A Grasp Pose is All You Need: Learning Multi-fingered Grasping with Deep Reinforcement Learning from Vision and Touch
Federico Ceola, Elisa Maiettini, Lorenzo Rosasco, Lorenzo Natale
TL;DR
The paper tackles the challenge of dexterous multi-fingered grasping with high DoFs by introducing G-PAYN, a DRL-based method for the iCub hand that leverages automatically collected demonstrations and an external grasp pose to bootstrap learning. It trains a policy using Soft Actor-Critic on a rich state that fuses RGB vision, tactile sensing, and proprioception, with a reward that encourages both successful grasping and constructive intermediate states. Empirical results in MuJoCo across five YCB-Video objects show that G-PAYN outperforms strong DRL baselines and often surpasses the demonstration pipeline, achieving faster, more robust grasping and lift actions.
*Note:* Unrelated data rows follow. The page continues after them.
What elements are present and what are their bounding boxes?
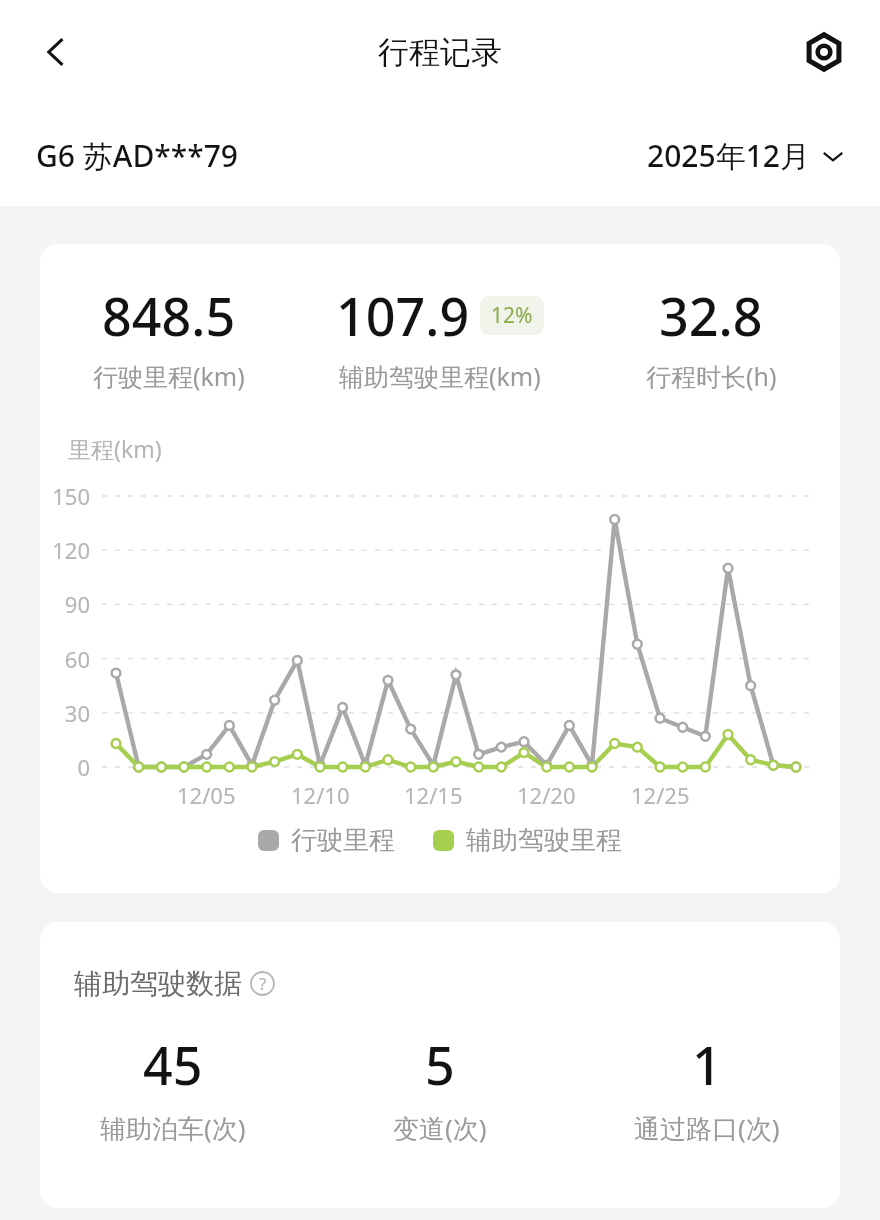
staticText: 32.8 bbox=[659, 280, 763, 351]
button[interactable]: 45 bbox=[40, 1029, 306, 1146]
button[interactable]: Back bbox=[28, 24, 84, 80]
staticText: 12/10 bbox=[291, 780, 350, 810]
staticText: 行程记录 bbox=[378, 33, 502, 72]
staticText: 辅助驾驶里程(km) bbox=[339, 359, 541, 393]
staticText: 12/05 bbox=[177, 780, 236, 810]
staticText: 辅助驾驶里程 bbox=[466, 824, 622, 857]
button[interactable]: Settings bbox=[796, 24, 852, 80]
staticText: 90 bbox=[64, 589, 90, 619]
staticText: 60 bbox=[64, 644, 90, 674]
staticText: 848.5 bbox=[102, 280, 236, 351]
staticText: 变道(次) bbox=[393, 1110, 487, 1146]
staticText: 里程(km) bbox=[68, 433, 162, 464]
staticText: G6 苏AD***79 bbox=[36, 135, 238, 176]
staticText: 1 bbox=[692, 1029, 722, 1100]
staticText: 120 bbox=[52, 535, 90, 565]
staticText: 通过路口(次) bbox=[634, 1110, 780, 1146]
button[interactable]: 1 bbox=[573, 1029, 840, 1146]
staticText: 行驶里程 bbox=[291, 824, 395, 857]
staticText: 行程时长(h) bbox=[646, 359, 777, 393]
staticText: 107.9 bbox=[336, 280, 470, 351]
staticText: 150 bbox=[52, 481, 90, 511]
staticText: 5 bbox=[425, 1029, 455, 1100]
staticText: 0 bbox=[77, 752, 90, 782]
staticText: 辅助驾驶数据 bbox=[74, 966, 242, 1001]
staticText: 12% bbox=[491, 301, 533, 330]
staticText: 行驶里程(km) bbox=[93, 359, 245, 393]
staticText: ? bbox=[259, 972, 267, 995]
staticText: 12/25 bbox=[631, 780, 690, 810]
staticText: 12/20 bbox=[517, 780, 576, 810]
staticText: 45 bbox=[143, 1029, 203, 1100]
staticText: 12/15 bbox=[404, 780, 463, 810]
button[interactable]: 2025年12月 bbox=[647, 135, 844, 176]
staticText: 辅助泊车(次) bbox=[100, 1110, 246, 1146]
button[interactable]: 5 bbox=[306, 1029, 573, 1146]
button[interactable]: Info bbox=[249, 970, 276, 997]
staticText: 30 bbox=[64, 698, 90, 728]
staticText: 2025年12月 bbox=[647, 135, 810, 176]
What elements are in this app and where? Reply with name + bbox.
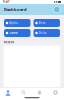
staticText: Dashboard [4,7,27,12]
button[interactable]: Settings [48,90,64,96]
button[interactable]: Notifications [32,90,48,96]
button[interactable]: Gamma [4,29,30,37]
staticText: Delta [39,31,46,35]
button[interactable]: Search [16,90,32,96]
staticText: Beta [39,21,45,25]
staticText: Recent [4,40,14,44]
button[interactable]: Beta [34,19,60,27]
button[interactable]: Alpha [4,19,30,27]
staticText: Alpha [9,21,17,25]
button[interactable]: Profile [0,90,16,96]
button[interactable]: Profile [54,6,60,13]
staticText: 9:41 [3,0,10,4]
button[interactable]: Delta [34,29,60,37]
staticText: Gamma [9,31,17,35]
The approach reduces the demonstration burden, demonstrates effective sim-to-real transfer potential, and lays groundwork for further speedups and real-world deployment, with code released for reproducibility.
Abstract
Multi-fingered robotic hands have potential to enable robots to perform sophisticated manipulation tasks. However, teaching a robot to grasp objects with an anthropomorphic hand is an arduous problem due to the high dimensionality of state and action spaces. Deep Reinforcement Learning (DRL) offers techniques to design control policies for this kind of problems without explicit environment or hand modeling. However, state-of-the-art model-free algorithms have proven inefficient for learning such policies. The main problem is that the exploration of the environment is unfeasible for such high-dimensional problems, thus hampering the initial phases of policy optimization. One possibility to address this is to rely on off-line task demonstrations, but, oftentimes, this is too demanding in terms of time and computational resources. To address these problems, we propose the A Grasp Pose is All You Need (G-PAYN) method for the anthropomorphic hand of the iCub humanoid. We develop an approach to automatically collect task demonstrations to initialize the training of the policy. The proposed grasping pipeline starts from a grasp pose generated by an external algorithm, used to initiate the movement. Then a control policy (previously trained with the proposed G-PAYN) is used to reach and grab the object. We deployed the iCub into the MuJoCo simulator and use it to test our approach with objects from the YCB-Video dataset. Results show that G-PAYN outperforms current DRL techniques in the considered setting in terms of success rate and execution time with respect to the baselines. The code to reproduce the experiments is released together with the paper with an open source license.